The Directorate-General of Budget, Accounting and Statistics (DGBAS) yesterday cut its forecast for Taiwan’s GDP growth this year to 2.19 percent, from a 2.27 percent estimate in February, as exports proved weaker last quarter and private consumption failed to lend support.
Poor economic data warranted the downward revision after the decline in exports turned out to be deeper than expected, DGBAS Minister Chu Tzer-ming (朱澤民) told a news conference.
The nation’s export-reliant economy expanded 1.71 percent year-on-year in the first quarter, slower than the 1.72 percent annual increase the agency reported on April 30.
Exports, equivalent to 60 percent of domestic GDP, are now expected to remain in the negative for the entire year, rather than eking out fractional growth, after Washington on May 10 raised tariffs on an additional US$20 billion of Chinese goods, the agency said in a report.
“The forecast has not factored in pending tariffs valued at US$325 billion or the US’ ban on Huawei Technologies Co (華為),” Chu said.

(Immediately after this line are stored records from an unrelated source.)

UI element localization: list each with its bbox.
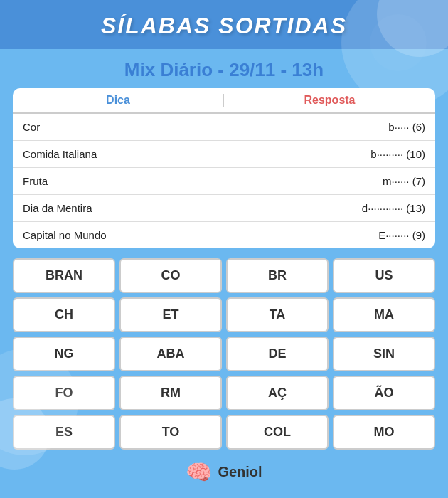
syllable-grid: BRANCOBRUSCHETTAMANGABADESINFORMAÇÃOESTO… xyxy=(13,258,435,450)
syllable-cell[interactable]: RM xyxy=(119,376,222,410)
dica-cell: Comida Italiana xyxy=(23,148,224,160)
table-row: Cor b····· (6) xyxy=(13,114,435,141)
syllable-cell[interactable]: NG xyxy=(13,337,115,371)
syllable-cell[interactable]: ABA xyxy=(119,337,222,371)
resposta-cell: E········ (9) xyxy=(224,229,425,241)
syllable-cell[interactable]: MA xyxy=(333,297,435,332)
dica-cell: Capital no Mundo xyxy=(23,229,224,241)
table-row: Comida Italiana b········· (10) xyxy=(13,141,435,168)
syllable-cell[interactable]: MO xyxy=(333,415,435,450)
syllable-cell[interactable]: COL xyxy=(226,415,329,450)
dica-cell: Fruta xyxy=(23,175,224,187)
syllable-cell[interactable]: ET xyxy=(119,297,222,332)
table-header: Dica Resposta xyxy=(13,88,435,114)
syllable-cell[interactable]: DE xyxy=(226,337,329,371)
resposta-cell: b········· (10) xyxy=(224,148,425,160)
subtitle: Mix Diário - 29/11 - 13h xyxy=(117,49,331,88)
table-body: Cor b····· (6) Comida Italiana b········… xyxy=(13,114,435,248)
table-row: Dia da Mentira d············ (13) xyxy=(13,195,435,222)
header: SÍLABAS SORTIDAS xyxy=(0,0,448,49)
main-table-card: Dica Resposta Cor b····· (6) Comida Ital… xyxy=(13,88,435,248)
resposta-cell: m······ (7) xyxy=(224,175,425,187)
footer: 🧠 Geniol xyxy=(186,455,262,490)
syllable-cell[interactable]: SIN xyxy=(333,337,435,371)
syllable-cell[interactable]: TO xyxy=(119,415,222,450)
col-resposta-header: Resposta xyxy=(224,94,435,107)
syllable-cell[interactable]: FO xyxy=(13,376,115,410)
syllable-cell[interactable]: ÃO xyxy=(333,376,435,410)
dica-cell: Cor xyxy=(23,121,224,133)
syllable-cell[interactable]: CO xyxy=(119,258,222,293)
brain-icon: 🧠 xyxy=(186,460,212,484)
syllable-cell[interactable]: BRAN xyxy=(13,258,115,293)
table-row: Fruta m······ (7) xyxy=(13,168,435,195)
syllable-cell[interactable]: ES xyxy=(13,415,115,450)
col-dica-header: Dica xyxy=(13,94,224,107)
syllable-cell[interactable]: TA xyxy=(226,297,329,332)
header-title: SÍLABAS SORTIDAS xyxy=(7,13,441,39)
brand-label: Geniol xyxy=(218,464,262,480)
table-row: Capital no Mundo E········ (9) xyxy=(13,222,435,248)
syllable-cell[interactable]: BR xyxy=(226,258,329,293)
resposta-cell: d············ (13) xyxy=(224,202,425,214)
dica-cell: Dia da Mentira xyxy=(23,202,224,214)
resposta-cell: b····· (6) xyxy=(224,121,425,133)
syllable-cell[interactable]: AÇ xyxy=(226,376,329,410)
syllable-cell[interactable]: US xyxy=(333,258,435,293)
syllable-cell[interactable]: CH xyxy=(13,297,115,332)
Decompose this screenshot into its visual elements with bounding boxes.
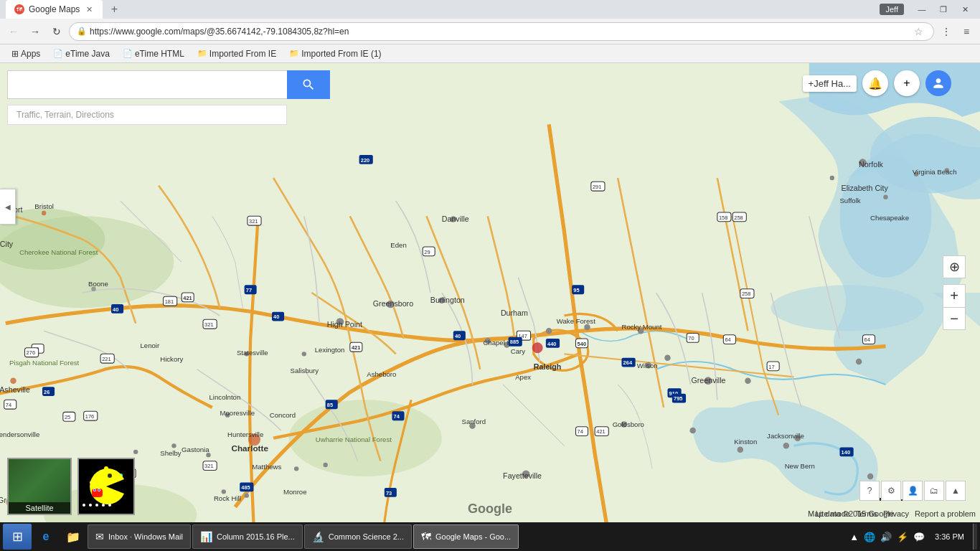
tab-title: Google Maps bbox=[29, 4, 80, 14]
svg-point-36 bbox=[745, 377, 751, 384]
toolbar-right: ⋮ ≡ bbox=[937, 22, 976, 41]
svg-text:321: 321 bbox=[204, 463, 213, 469]
svg-text:64: 64 bbox=[725, 336, 730, 343]
bookmark-etime-html[interactable]: 📄 eTime HTML bbox=[117, 47, 190, 60]
terms-link[interactable]: Terms bbox=[856, 509, 877, 518]
help-button[interactable]: ? bbox=[859, 481, 880, 501]
search-hint-text: Traffic, Terrain, Directions bbox=[17, 110, 114, 120]
common-taskbar-icon: 🔬 bbox=[312, 531, 324, 542]
bookmark-imported-ie-1[interactable]: 📁 Imported From IE (1) bbox=[283, 47, 387, 60]
back-button[interactable]: ← bbox=[4, 22, 23, 41]
svg-text:Salisbury: Salisbury bbox=[291, 367, 319, 375]
ie-logo-icon: e bbox=[43, 530, 50, 543]
svg-text:Charlotte: Charlotte bbox=[231, 443, 268, 453]
map-container[interactable]: Kingsport Bristol Johnson City Boone Ash… bbox=[0, 63, 980, 522]
map-search-input[interactable] bbox=[7, 70, 287, 99]
svg-text:421: 421 bbox=[183, 295, 192, 301]
report-link[interactable]: Report a problem bbox=[915, 509, 976, 518]
taskbar: ⊞ e 📁 ✉ Inbox · Windows Mail 📊 Column 20… bbox=[0, 522, 980, 551]
active-tab[interactable]: 🗺 Google Maps ✕ bbox=[6, 0, 103, 19]
forward-button[interactable]: → bbox=[26, 22, 44, 41]
svg-text:795: 795 bbox=[674, 395, 682, 402]
apps-label: Apps bbox=[21, 49, 40, 59]
svg-text:Apex: Apex bbox=[515, 373, 531, 381]
map-search-button[interactable] bbox=[287, 70, 330, 99]
extensions-button[interactable]: ⋮ bbox=[937, 22, 956, 41]
tray-power-icon[interactable]: ⚡ bbox=[895, 530, 910, 544]
show-desktop-button[interactable] bbox=[973, 524, 977, 550]
bookmark-star-button[interactable]: ☆ bbox=[910, 24, 926, 39]
svg-text:Raleigh: Raleigh bbox=[534, 362, 562, 371]
map-add-button[interactable]: + bbox=[894, 70, 920, 96]
zoom-out-button[interactable]: − bbox=[943, 307, 966, 330]
taskbar-app-inbox[interactable]: ✉ Inbox · Windows Mail bbox=[88, 524, 191, 549]
map-search-hints: Traffic, Terrain, Directions bbox=[7, 105, 287, 125]
tab-close-button[interactable]: ✕ bbox=[84, 4, 94, 14]
zoom-controls: ⊕ + − bbox=[943, 255, 966, 330]
bookmark-label: Imported From IE bbox=[209, 49, 276, 59]
bookmark-imported-ie[interactable]: 📁 Imported From IE bbox=[192, 47, 282, 60]
svg-point-39 bbox=[830, 176, 834, 180]
recenter-button[interactable]: ⊕ bbox=[943, 255, 966, 278]
chrome-menu-button[interactable]: ≡ bbox=[957, 22, 976, 41]
taskbar-explorer-icon[interactable]: 📁 bbox=[60, 524, 86, 550]
privacy-link[interactable]: Privacy bbox=[883, 509, 909, 518]
svg-text:321: 321 bbox=[249, 218, 258, 225]
svg-text:264: 264 bbox=[623, 359, 633, 366]
tray-volume-icon[interactable]: 🔊 bbox=[879, 530, 893, 544]
pacman-thumbnail[interactable] bbox=[77, 458, 135, 515]
taskbar-app-common[interactable]: 🔬 Common Science 2... bbox=[304, 524, 412, 549]
svg-text:74: 74 bbox=[578, 428, 583, 435]
maximize-button[interactable]: ❐ bbox=[934, 3, 953, 16]
tray-arrow-icon[interactable]: ▲ bbox=[848, 530, 860, 544]
minimize-button[interactable]: — bbox=[913, 3, 931, 16]
svg-text:40: 40 bbox=[273, 314, 279, 320]
mail-taskbar-icon: ✉ bbox=[95, 531, 104, 542]
map-expand-button[interactable]: ▲ bbox=[946, 481, 966, 501]
folder-icon-2: 📁 bbox=[289, 49, 299, 58]
bookmark-label: Imported From IE (1) bbox=[301, 49, 381, 59]
svg-text:Norfolk: Norfolk bbox=[859, 160, 883, 169]
clock-area[interactable]: 3:36 PM bbox=[930, 532, 969, 541]
zoom-in-button[interactable]: + bbox=[943, 284, 966, 307]
svg-text:40: 40 bbox=[455, 333, 461, 339]
reload-button[interactable]: ↻ bbox=[47, 22, 66, 41]
taskbar-left: ⊞ e 📁 ✉ Inbox · Windows Mail 📊 Column 20… bbox=[3, 524, 519, 550]
lite-mode-link[interactable]: Lite mode bbox=[816, 509, 850, 518]
close-button[interactable]: ✕ bbox=[956, 3, 974, 16]
etime-java-icon: 📄 bbox=[53, 49, 63, 58]
svg-text:421: 421 bbox=[596, 428, 605, 435]
map-user-avatar[interactable] bbox=[925, 70, 951, 96]
svg-text:Virginia Beach: Virginia Beach bbox=[913, 168, 957, 176]
svg-point-31 bbox=[546, 328, 552, 334]
svg-text:Pisgah National Forest: Pisgah National Forest bbox=[9, 359, 79, 367]
start-button[interactable]: ⊞ bbox=[3, 524, 32, 550]
svg-text:Sanford: Sanford bbox=[462, 418, 486, 425]
new-tab-button[interactable]: + bbox=[107, 2, 121, 17]
svg-text:Jacksonville: Jacksonville bbox=[767, 432, 804, 440]
satellite-thumbnail[interactable]: Satellite bbox=[7, 458, 72, 515]
svg-text:New Bern: New Bern bbox=[785, 462, 815, 470]
address-bar[interactable]: 🔒 https://www.google.com/maps/@35.667414… bbox=[69, 22, 934, 41]
person-button[interactable]: 👤 bbox=[903, 481, 923, 501]
apps-bookmark[interactable]: ⊞ Apps bbox=[6, 47, 46, 60]
svg-text:17: 17 bbox=[768, 364, 774, 370]
map-sidebar-toggle-button[interactable]: ◀ bbox=[0, 189, 16, 225]
tray-notification-icon[interactable]: 💬 bbox=[912, 530, 926, 544]
svg-text:Huntersville: Huntersville bbox=[227, 430, 263, 438]
layers-button[interactable]: 🗂 bbox=[924, 481, 944, 501]
bookmark-etime-java[interactable]: 📄 eTime Java bbox=[47, 47, 116, 60]
taskbar-app-maps[interactable]: 🗺 Google Maps - Goo... bbox=[413, 524, 519, 549]
svg-text:158: 158 bbox=[719, 215, 727, 221]
settings-button[interactable]: ⚙ bbox=[881, 481, 901, 501]
column-taskbar-icon: 📊 bbox=[200, 531, 212, 542]
tray-network-icon[interactable]: 🌐 bbox=[862, 530, 877, 544]
svg-text:176: 176 bbox=[85, 413, 94, 420]
map-notification-button[interactable]: 🔔 bbox=[862, 70, 888, 96]
title-bar-left: 🗺 Google Maps ✕ + bbox=[6, 0, 121, 19]
taskbar-app-column[interactable]: 📊 Column 2015.16 Ple... bbox=[192, 524, 303, 549]
svg-text:Johnson City: Johnson City bbox=[0, 240, 14, 248]
taskbar-ie-icon[interactable]: e bbox=[33, 524, 59, 550]
map-background: Kingsport Bristol Johnson City Boone Ash… bbox=[0, 63, 980, 522]
user-badge: Jeff bbox=[880, 4, 904, 15]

Taiwan is home to major technology companies with deep participation in the global supply chains for smartphones, laptops and other consumer electronics.
The agency declined to comment on whether the slowdown has hit bottom, saying that the situation last month showed signs of improvement, but uncertainty flared up again this month.

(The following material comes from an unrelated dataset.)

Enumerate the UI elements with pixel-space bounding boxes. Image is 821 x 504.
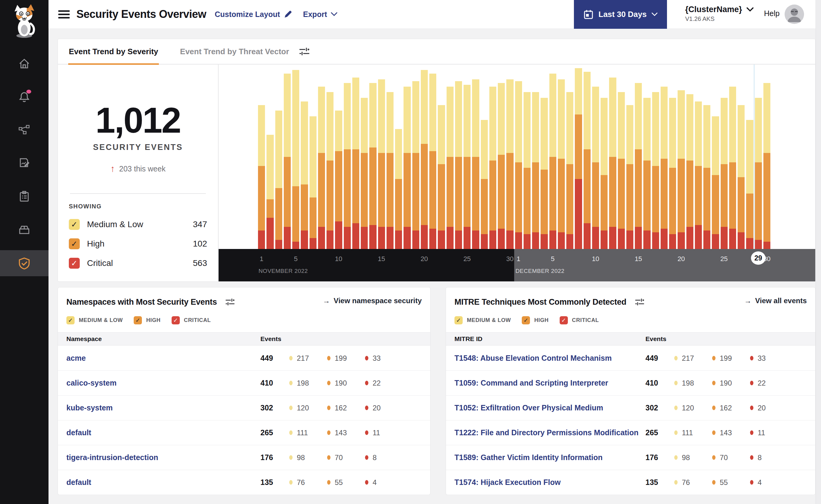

International research institutes have trimmed projections for global GDP and trade growth, leaving a less favorable situation for Taiwan, Chu said.
External demand eroded GDP growth by 0.01 percentage points in the January-to-March period, the report said.

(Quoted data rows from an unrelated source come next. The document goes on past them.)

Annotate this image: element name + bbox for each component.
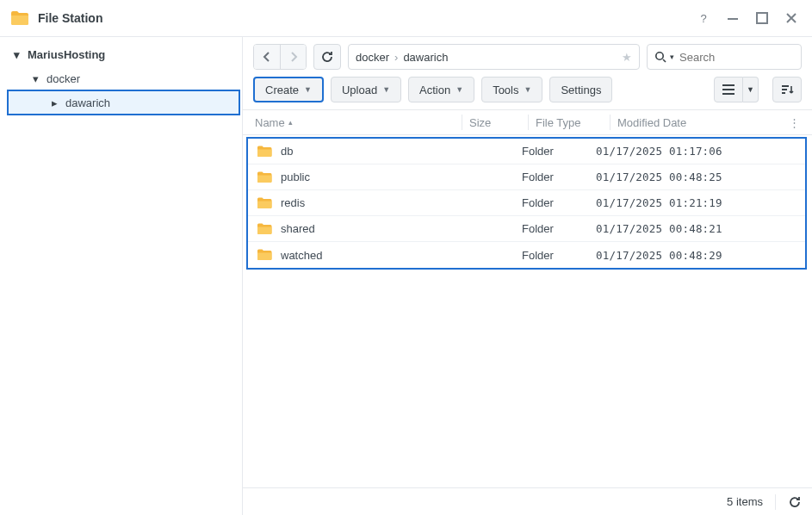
svg-point-2 [656, 53, 663, 59]
file-type: Folder [522, 249, 596, 262]
caret-down-icon: ▼ [382, 85, 390, 94]
file-modified: 01/17/2025 00:48:29 [596, 249, 797, 262]
table-row[interactable]: redisFolder01/17/2025 01:21:19 [248, 190, 805, 216]
search-input[interactable] [679, 51, 794, 64]
list-view-button[interactable] [714, 77, 743, 102]
refresh-button[interactable] [313, 44, 341, 70]
action-toolbar: Create▼ Upload▼ Action▼ Tools▼ Settings … [243, 73, 812, 109]
app-folder-icon [10, 10, 29, 26]
table-row[interactable]: watchedFolder01/17/2025 00:48:29 [248, 242, 805, 268]
settings-button[interactable]: Settings [549, 77, 612, 102]
file-name: db [281, 145, 293, 158]
maximize-button[interactable] [752, 8, 772, 28]
caret-down-icon: ▼ [304, 85, 312, 94]
sort-asc-icon: ▴ [288, 118, 293, 127]
column-menu-icon[interactable]: ⋮ [788, 116, 800, 129]
file-modified: 01/17/2025 00:48:21 [596, 222, 797, 235]
column-size[interactable]: Size [469, 116, 528, 129]
rows-highlight-box: dbFolder01/17/2025 01:17:06publicFolder0… [246, 137, 807, 270]
back-button[interactable] [254, 45, 280, 69]
file-name: shared [281, 222, 315, 235]
view-dropdown-button[interactable]: ▼ [743, 77, 759, 102]
column-modified[interactable]: Modified Date [617, 116, 788, 129]
close-button[interactable] [781, 8, 802, 28]
svg-rect-1 [757, 13, 767, 23]
folder-icon [257, 171, 272, 183]
file-type: Folder [522, 222, 596, 235]
tree-item-docker[interactable]: ▾ docker [0, 66, 242, 90]
forward-button[interactable] [280, 45, 306, 69]
file-type: Folder [522, 145, 596, 158]
help-button[interactable]: ? [693, 8, 714, 28]
table-header: Name▴ Size File Type Modified Date ⋮ [243, 109, 812, 135]
main-panel: docker › dawarich ★ ▾ Create▼ Upload▼ Ac… [243, 37, 812, 515]
action-button[interactable]: Action▼ [408, 77, 474, 102]
caret-down-icon: ▼ [456, 85, 463, 94]
tree-item-label: docker [46, 72, 80, 85]
minimize-button[interactable] [722, 8, 743, 28]
favorite-star-icon[interactable]: ★ [622, 51, 632, 64]
refresh-icon[interactable] [788, 495, 802, 509]
file-table: Name▴ Size File Type Modified Date ⋮ dbF… [243, 109, 812, 487]
folder-icon [257, 146, 272, 158]
sidebar-tree: ▾ MariusHosting ▾ docker ▸ dawarich [0, 37, 243, 515]
create-button[interactable]: Create▼ [253, 77, 324, 102]
file-name: redis [281, 196, 305, 209]
chevron-right-icon: › [394, 51, 398, 64]
table-row[interactable]: publicFolder01/17/2025 00:48:25 [248, 164, 805, 190]
file-modified: 01/17/2025 00:48:25 [596, 171, 797, 183]
upload-button[interactable]: Upload▼ [331, 77, 401, 102]
folder-icon [257, 197, 272, 209]
tools-button[interactable]: Tools▼ [481, 77, 542, 102]
caret-down-icon: ▼ [524, 85, 532, 94]
table-row[interactable]: dbFolder01/17/2025 01:17:06 [248, 139, 805, 164]
window-title: File Station [38, 11, 685, 25]
file-type: Folder [522, 171, 596, 183]
column-name[interactable]: Name▴ [255, 116, 462, 129]
tree-item-dawarich[interactable]: ▸ dawarich [0, 90, 242, 115]
breadcrumb-segment[interactable]: dawarich [403, 51, 448, 64]
tree-root[interactable]: ▾ MariusHosting [0, 42, 242, 66]
file-name: public [281, 171, 310, 183]
svg-rect-0 [728, 18, 738, 20]
file-name: watched [281, 249, 322, 262]
nav-toolbar: docker › dawarich ★ ▾ [243, 37, 812, 73]
sort-button[interactable] [772, 77, 802, 102]
titlebar: File Station ? [0, 0, 812, 36]
tree-root-label: MariusHosting [28, 48, 105, 61]
status-bar: 5 items [243, 487, 812, 515]
folder-icon [257, 223, 272, 235]
table-row[interactable]: sharedFolder01/17/2025 00:48:21 [248, 216, 805, 242]
breadcrumb-segment[interactable]: docker [356, 51, 389, 64]
item-count: 5 items [727, 495, 763, 508]
caret-down-icon: ▾ [31, 72, 40, 85]
file-modified: 01/17/2025 01:17:06 [596, 145, 797, 158]
file-type: Folder [522, 196, 596, 209]
search-dropdown-icon[interactable]: ▾ [670, 53, 674, 61]
column-type[interactable]: File Type [536, 116, 610, 129]
caret-down-icon: ▾ [12, 48, 21, 61]
caret-right-icon: ▸ [50, 96, 59, 109]
search-box[interactable]: ▾ [647, 44, 802, 70]
tree-item-label: dawarich [65, 96, 110, 109]
search-icon [654, 51, 666, 63]
folder-icon [257, 249, 272, 261]
breadcrumb: docker › dawarich ★ [348, 44, 640, 70]
file-modified: 01/17/2025 01:21:19 [596, 196, 797, 209]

Although private consumption posted a 1.32 percent gain, it missed the February forecast by 0.47 percentage points, he said.
Sales of cars and smartphones disappointed, while daily stock turnover tumbled 23.76 percent from a year earlier, meaning lackluster brokerage fees, the report said.
A US-China trade war is driving investors to the sidelines, as evidenced by the fast flight of foreign funds from the local bourse, it said.
Foreign institutional investors have this month slashed NT$118.23 billion (US$3.75 billion) in local holdings, Taiwan Stock Exchange data showed.
However, there is a silver lining from the trade war, as some Taiwanese firms in China have been moving production back to Taiwan, significantly boosting private investment, Chu said.
The GDP component last quarter rose 6.45 percent, thanks to active purchases of capital equipment by local semiconductor firms, he said.
More than 55 companies have filed plans to relocate manufacturing facilities from China, which would bring home investment totaling more than NT$310 billion, DGBAS official Jasmine Mei (梅家瑗) said, adding that the trend has helped ease the pain of the trade war.
As a result, the agency raised its forecast for capital formation by 0.39 percentage points to an increase of 5.39 percent this year, aided by expenditure by the government and public enterprises.